Shot to the Heart

(August 1-3, 2014)


Chapter 6: "Off to Neverland"

Sweating like a stevedore on a Manilla dock, Love God worked the stage in the last song of his set, his musicians—the group called themselves Orfeus—laying down a heavy beat and a ringing guitar melody. He danced on the edge of the stage, fist pumping, encouraging the audience to clap along as he sang:


Loooooove tonight! Looooove's so right!

Geeeeet in tight! Baby, baby, Love me tonight!

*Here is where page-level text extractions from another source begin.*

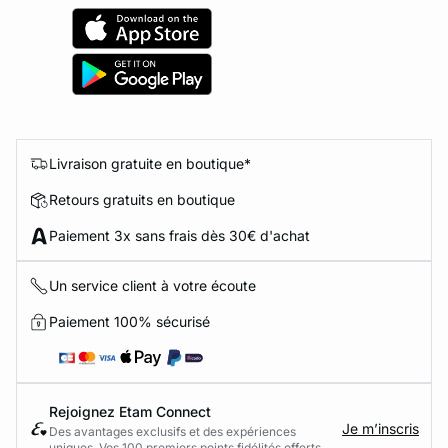
Livraison gratuite en boutique*
Retours gratuits en boutique
Paiement 3x sans frais dès 30€ d'achat
Un service client à votre écoute
Paiement 100% sécurisé
Rejoignez Etam Connect
Je m’inscris
Des avantages exclusifs et des expériences
uniques. Vos 100 premiers points fidélités offerts.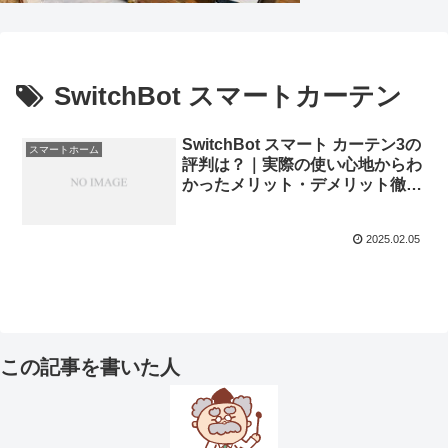
SwitchBot スマートカーテン
SwitchBot スマート カーテン3の
スマートホーム
評判は？｜実際の使い心地からわ
かったメリット・デメリット徹底
解説！
2025.02.05
この記事を書いた人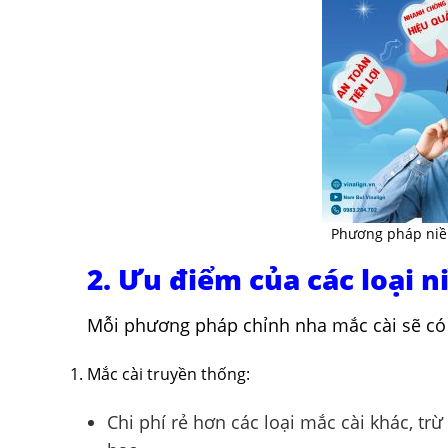
Phương pháp niề
2. Ưu điểm của các loại n
Mỗi phương pháp chỉnh nha mắc cài sẽ c
Mắc cài truyền thống:
Chi phí rẻ hơn các loại mắc cài khác, tr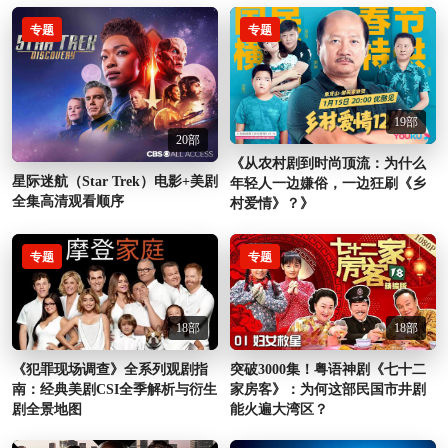
专题
专题
19部
20部
《从农村剧到时尚顶流：为什么
星际迷航（Star Trek）电影+美剧
年轻人一边嫌俗，一边狂刷《乡
全集高清观看顺序
村爱情》？》
专题
专题
18部
18部
《犯罪现场调查》全系列观剧指
突破3000集！粤语神剧《七十二
南：经典美剧CSI全季解析与衍生
家房客》：为何这部民国市井剧
剧全景地图
能火遍大湾区？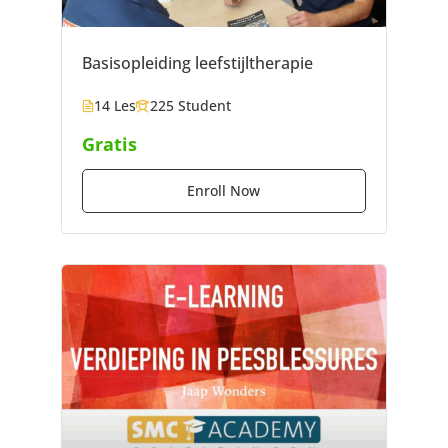
Basisopleiding leefstijltherapie
14 Les
225 Student
Gratis
Enroll Now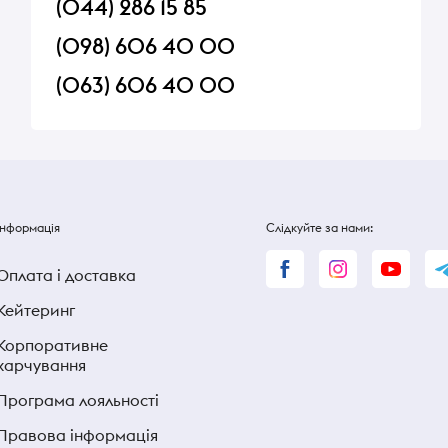
(044) 286 15 85
(098) 606 40 00
(063) 606 40 00
Інформація
Слідкуйте за нами:
Оплата і доставка
Кейтеринг
Корпоративне
харчування
Програма лояльності
Правова інформація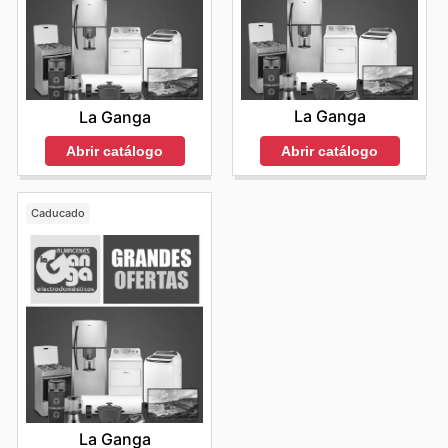
La Ganga
La Ganga
Abrir catálogo
Abrir catálogo
Caducado
La Ganga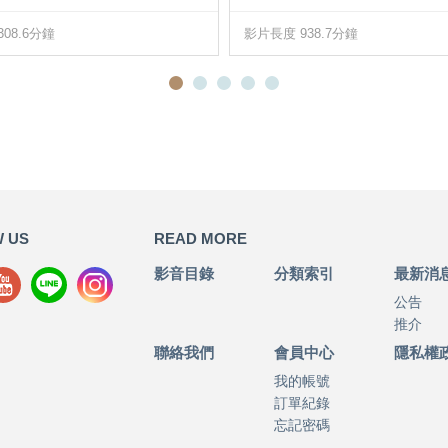
08.6分鐘
影片長度 938.7分鐘
 US
READ MORE
影音目錄
分類索引
最新消
公告
推介
聯絡我們
會員中心
隱私權
我的帳號
訂單紀錄
忘記密碼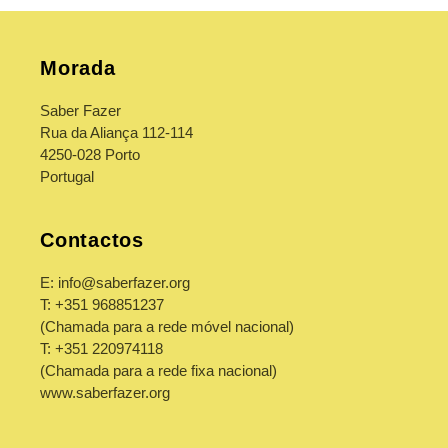
r
e
Morada
c
o
Saber Fazer
Rua da Aliança 112-114
l
4250-028 Porto
h
Portugal
í
v
Contactos
e
E: info@saberfazer.org
l
T: +351 968851237
(Chamada para a rede móvel nacional)
T: +351 220974118
(Chamada para a rede fixa nacional)
www.saberfazer.org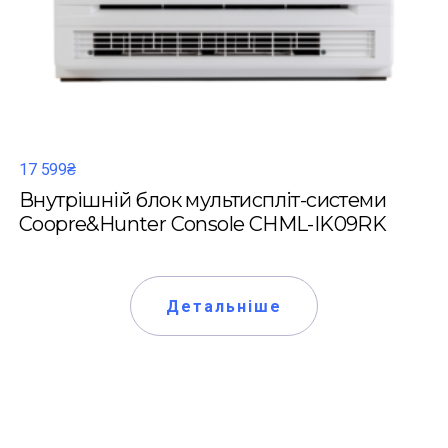
17 599₴
Внутрішній блок мультиспліт-системи
Coopre&Hunter Console CHML-IK09RK
Детальніше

Doooo it right! Blaaack or white!

Wronnnnng or right! Love me tonight!


Danny Orf whaled away, shredding his axe so hard his fingers must be bleeding. Pete Pane snapped his seventh drumstick, snatched up an eighth, and didn't miss a lick. Johnny Pollo, the bassist, kept up a funky rhythm.

The crowd was—well, no other word—was loving it. Everybody, including Manly Dan, was up, dancing, jumping, swaying, clapping their hands over their heads. As the instrumental part picked up even more steam, Love God screamed, "Yea-ah! That's what I'm talkin' about! Play it, guys!"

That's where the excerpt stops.